What to work on: From the entries below, please output exactly the lines starting at the one containing "provided by" and ending at the one containing "that our workers", both included.

[Material shown]

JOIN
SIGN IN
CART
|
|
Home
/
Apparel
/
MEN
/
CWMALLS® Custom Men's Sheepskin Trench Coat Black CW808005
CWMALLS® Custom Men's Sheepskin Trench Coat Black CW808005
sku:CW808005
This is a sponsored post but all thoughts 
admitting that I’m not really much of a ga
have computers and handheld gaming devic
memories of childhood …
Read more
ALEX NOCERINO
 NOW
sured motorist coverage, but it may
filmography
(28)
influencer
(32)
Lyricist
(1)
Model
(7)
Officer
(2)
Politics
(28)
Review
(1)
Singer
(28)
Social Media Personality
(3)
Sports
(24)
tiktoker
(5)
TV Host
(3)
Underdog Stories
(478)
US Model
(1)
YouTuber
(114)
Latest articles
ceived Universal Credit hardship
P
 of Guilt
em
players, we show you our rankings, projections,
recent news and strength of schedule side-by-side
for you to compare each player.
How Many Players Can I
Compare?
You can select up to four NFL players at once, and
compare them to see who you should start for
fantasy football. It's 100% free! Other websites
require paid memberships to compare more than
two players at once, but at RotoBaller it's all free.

[/Material shown]
[Material shown]

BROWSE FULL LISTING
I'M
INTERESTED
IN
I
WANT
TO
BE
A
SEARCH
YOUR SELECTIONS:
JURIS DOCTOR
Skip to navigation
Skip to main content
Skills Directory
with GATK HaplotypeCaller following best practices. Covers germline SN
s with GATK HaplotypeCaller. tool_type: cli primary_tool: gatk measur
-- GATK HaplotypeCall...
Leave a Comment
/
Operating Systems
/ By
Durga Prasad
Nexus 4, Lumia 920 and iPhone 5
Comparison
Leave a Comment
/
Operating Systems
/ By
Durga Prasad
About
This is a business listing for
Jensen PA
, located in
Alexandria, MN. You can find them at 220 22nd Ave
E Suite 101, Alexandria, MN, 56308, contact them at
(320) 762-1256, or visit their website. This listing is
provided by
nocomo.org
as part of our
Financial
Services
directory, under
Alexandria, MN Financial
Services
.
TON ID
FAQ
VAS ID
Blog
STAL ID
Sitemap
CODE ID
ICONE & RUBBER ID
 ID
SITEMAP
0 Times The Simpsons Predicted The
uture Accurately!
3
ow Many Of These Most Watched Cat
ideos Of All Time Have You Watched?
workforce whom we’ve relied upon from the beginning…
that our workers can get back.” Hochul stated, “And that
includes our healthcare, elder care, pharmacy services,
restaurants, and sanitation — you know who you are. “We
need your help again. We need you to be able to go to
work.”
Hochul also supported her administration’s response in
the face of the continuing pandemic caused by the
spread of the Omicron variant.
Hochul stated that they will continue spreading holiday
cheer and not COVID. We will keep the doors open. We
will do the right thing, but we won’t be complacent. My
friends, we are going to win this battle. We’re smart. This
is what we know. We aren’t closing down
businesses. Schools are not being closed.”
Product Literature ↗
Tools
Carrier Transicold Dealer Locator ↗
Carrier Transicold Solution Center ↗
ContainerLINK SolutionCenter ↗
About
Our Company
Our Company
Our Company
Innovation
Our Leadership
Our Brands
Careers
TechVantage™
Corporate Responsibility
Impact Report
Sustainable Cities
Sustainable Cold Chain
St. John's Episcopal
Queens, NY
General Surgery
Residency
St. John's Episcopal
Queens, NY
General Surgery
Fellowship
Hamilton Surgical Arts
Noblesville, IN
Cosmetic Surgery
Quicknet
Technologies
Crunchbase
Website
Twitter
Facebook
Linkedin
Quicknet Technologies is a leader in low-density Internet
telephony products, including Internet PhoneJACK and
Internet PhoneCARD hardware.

[/Material shown]

Finished task:
provided by
nocomo.org
as part of our
Financial
Services
directory, under
Alexandria, MN Financial
Services
.
TON ID
FAQ
VAS ID
Blog
STAL ID
Sitemap
CODE ID
ICONE & RUBBER ID
 ID
SITEMAP
0 Times The Simpsons Predicted The
uture Accurately!
3
ow Many Of These Most Watched Cat
ideos Of All Time Have You Watched?
workforce whom we’ve relied upon from the beginning…
that our workers can get back.” Hochul stated, “And that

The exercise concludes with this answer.